▶ _EXERCISE_: Determine the number of lines in the listing that include the string "plus"; the reply consists of that number only.

MATERIAL SUPPLIED START

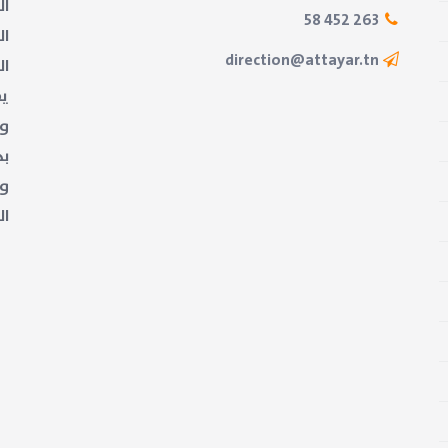
ال
263 452 58
ال
direction@attayar.tn
ال
يض
وا
بد
وب
ال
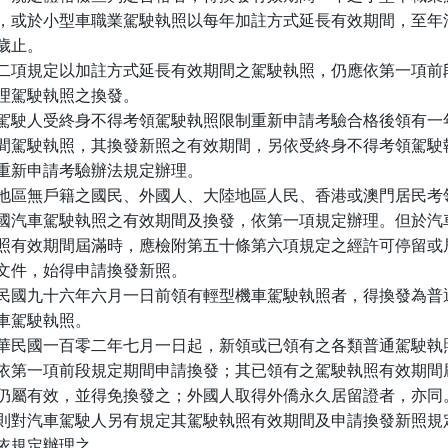
，或於小型車職業駕駛執照以每年加註方式延長有效期間，至年滿
歲止。

二項規定以加註方式延長有效期間之駕駛執照，仍應依第一項前段
理駕駛執照之換發。

駕駛人受終身不得考領駕駛執照限制重新申請考驗合格後領有一年
間駕駛執照，其換發新照之有效期間，另依受終身不得考領駕駛執
重新申請考驗辦法規定辦理。

地區無戶籍之國民、外國人、大陸地區人民、香港或澳門居民考領
國汽車駕駛執照之有效期間及換發，依第一項規定辦理。但於汽車
照有效期間屆滿時，應檢附第五十條第六項規定之經許可停留或居
文件，始得申請換發新照。

民國九十六年六月一日前領有輕型機車駕駛執照者，得換發為普通
車駕駛執照。

華民國一百零二年七月一日起，新領或已領有之各類普通駕駛執照
依第一項前段規定期間申請換發；其已領有之駕駛執照有效期間屆
仍屬有效，並得免換發之；外國人取得外僑永久居留證者，亦同。
則對汽車駕駛人另有規定其駕駛執照有效期間及申請換發新照規定
依規定辦理之。
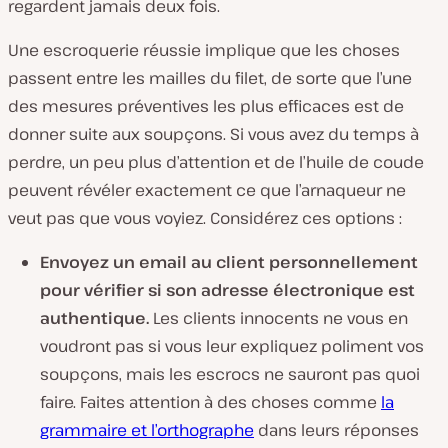
regardent jamais deux fois.
Une escroquerie réussie implique que les choses
passent entre les mailles du filet, de sorte que l’une
des mesures préventives les plus efficaces est de
donner suite aux soupçons. Si vous avez du temps à
perdre, un peu plus d’attention et de l’huile de coude
peuvent révéler exactement ce que l’arnaqueur ne
veut pas que vous voyiez. Considérez ces options :
Envoyez un email au client personnellement
pour vérifier si son adresse électronique est
authentique.
Les clients innocents ne vous en
voudront pas si vous leur expliquez poliment vos
soupçons, mais les escrocs ne sauront pas quoi
faire. Faites attention à des choses comme
la
grammaire et l’orthographe
dans leurs réponses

MATERIAL SUPPLIED END

▶ _SOLUTION BELOW_: 2